> **Data provided**:

++++

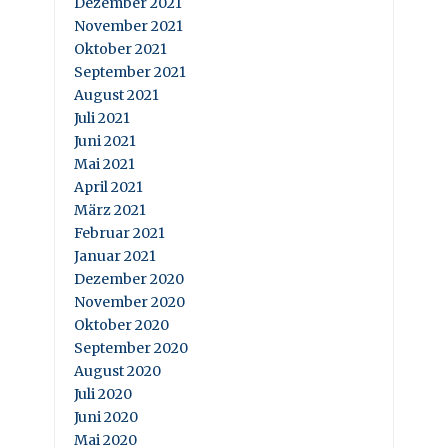
Dezember 2021
November 2021
Oktober 2021
September 2021
August 2021
Juli 2021
Juni 2021
Mai 2021
April 2021
März 2021
Februar 2021
Januar 2021
Dezember 2020
November 2020
Oktober 2020
September 2020
August 2020
Juli 2020
Juni 2020
Mai 2020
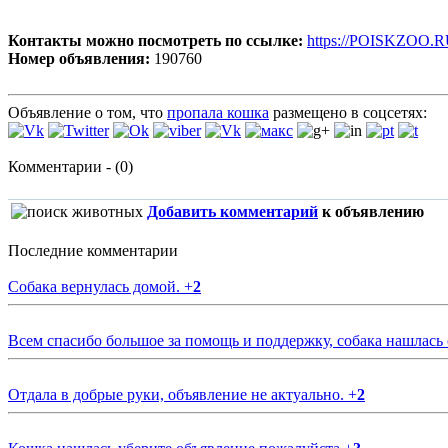
Контакты можно посмотреть по ссылке:
https://POISKZOO.R
Номер объявления:
190760
Объявление о том, что
пропала кошка
размещено в соцсетях:
Комментарии - (0)
Добавить комментарий
к объявлению
Последние комментарии
Собака вернулась домой.
+
2
Всем спасибо большое за помощь и поддержку, собака нашлась
Отдала в добрые руки, объявление не актуально.
+
2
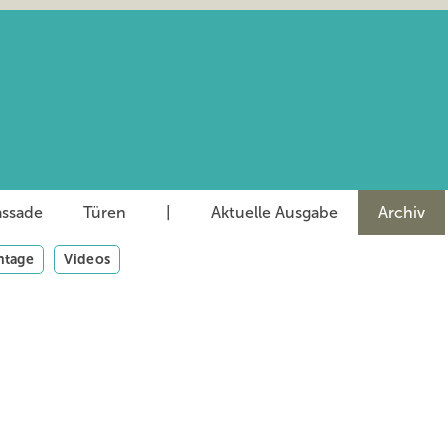
assade
Türen
|
Aktuelle Ausgabe
Archiv
tage
Videos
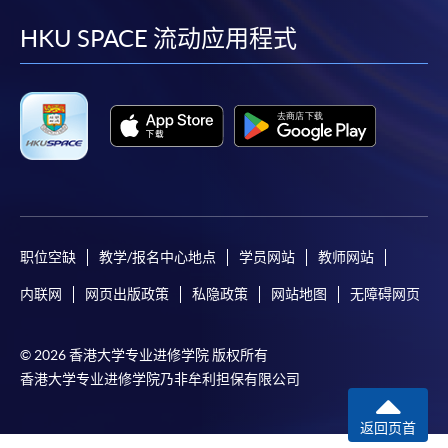
到
到
到
到
facebook
youtube
linkedin
instag
HKU SPACE 流动应用程式
职位空缺
教学/报名中心地点
学员网站
教师网站
内联网
网页出版政策
私隐政策
网站地图
无障碍网页
© 2026 香港大学专业进修学院 版权所有
香港大学专业进修学院乃非牟利担保有限公司
返回页首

++++

> **Task item**:
Transcribe all of the data above verbatim but omit every picture.

> **Exercise output**:
Dezember 2021
November 2021
Oktober 2021
September 2021
August 2021
Juli 2021
Juni 2021
Mai 2021
April 2021
März 2021
Februar 2021
Januar 2021
Dezember 2020
November 2020
Oktober 2020
September 2020
August 2020
Juli 2020
Juni 2020
Mai 2020
Контакты можно посмотреть по ссылке:
https://POISKZOO.R
Номер объявления:
190760
Объявление о том, что
пропала кошка
размещено в соцсетях:
Комментарии - (0)
Добавить комментарий
к объявлению
Последние комментарии
Собака вернулась домой.
+
2
Всем спасибо большое за помощь и поддержку, собака нашлась
Отдала в добрые руки, объявление не актуально.
+
2
assade
Türen
|
Aktuelle Ausgabe
Archiv
tage
Videos
到
到
到
到
facebook
youtube
linkedin
instag
HKU SPACE 流动应用程式
职位空缺
教学/报名中心地点
学员网站
教师网站
内联网
网页出版政策
私隐政策
网站地图
无障碍网页
© 2026 香港大学专业进修学院 版权所有
香港大学专业进修学院乃非牟利担保有限公司
返回页首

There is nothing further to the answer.